Miró hacia arriba. Los goterones de agua le golpeaban la cara y empapaban su pelo. Ante el, cientos y cientos de ladrillos se amontonaban hacia el cielo levantando lo que ahora era una chimenea abandonada. Allí debió de haber una fábrica hace tiempo pero él nunca la conoció, era demasiado joven para eso. Ahora mismo, al rededor de la torre solo había verde. Las colinas de césped se alargaban suavemente hacia arriba en todas direcciones, levantando laderas que, ya a lo lejos, terminaban en pobres casas de madera, que a su vez, crecían hacia ostentosos chalets ajardinados. Pero desde ahí solo se podía ver hierba y decadencia. Las casas hermosas que ocupaban la cima estaban ahogadas tras la noche y las nubes, como si la chimenea escupiera humo después de muerta para asfixiar todo lo que pudiera parecer bello. pero eso daba igual, él estaba mirando la torre.

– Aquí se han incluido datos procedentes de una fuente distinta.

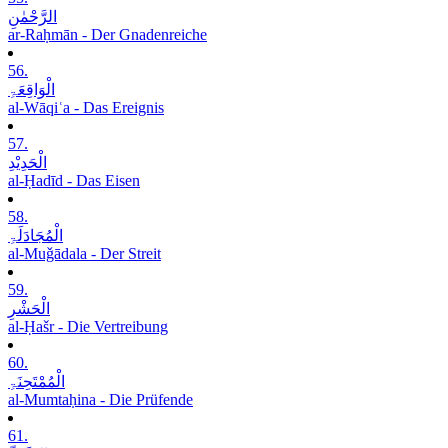
الرَّحْمٰنِ
ar-Raḥmān - Der Gnadenreiche
56.
الْوَاقِعَۃِ
al-Wāqiʿa - Das Ereignis
57.
الْحَدِیْدِ
al-Ḥadīd - Das Eisen
58.
الْمُجَادَلَۃِ
al-Muǧādala - Der Streit
59.
الْحَشْرِ
al-Ḥašr - Die Vertreibung
60.
الْمُمْتَحِنَۃِ
al-Mumtaḥina - Die Prüfende
61.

Por unos segundos, la chimenea parpadeó. Eso no le asustó, sabia que era por la metanfetamina. Una arcada terrible le atacó el pecho, se doblo sobre su abdomen y empezó vomitar. Eso tampoco le asustó, sabía que era por el alcohol. Sacó un cigarro del bolsillo y lo encendió bajo el amparo de su cuerpo mientras miraba como la lluvia le limpiaba su propia bilis de los zapatos. La verdad, esperaba estar en mejores condiciones a esas alturas. Llevaba muchas horas caminando, la despedida de soltero de la que se había marchado quedaba ya realmente lejos y el agua caía a cantaros. Pero ni el frío en los huesos ni el dolor en los pies le había quitado el ciego.

Estaba cansado, pero daba igual, había caminado demasiado para darse la vuelta. Se quitó el cinturón y se lo intentó abrochar alrededor del pecho. Estiró de los extremos con toda su fuerza para cerrar la hebilla, pero el cinto era demasiado pequeño y la humedad termino por deslizar la tela sobre su palma, disparando la punta metálica contra su cara. Una oscura gota de sangre asomó por su mejilla. Pero eso también daba igual. Sacó una pequeña navaja de su bolsillo y la clavó en el cinturón intentando ganar todo el diámetro posible. Después repitió la operación anterior, esta vez con mejores resultados. Tras asegurarse que el cinturón no se movía en ninguna dirección, cogió su móvil, encendió la linterna y la engancho con la correa, apuntando con la luz hacia la pared de la chimenea. Intentó dar una última calada al cigarro pero la lluvia hacía tiempo que lo había ahogado. tiró la colilla al suelo y comenzó a escalar la torre.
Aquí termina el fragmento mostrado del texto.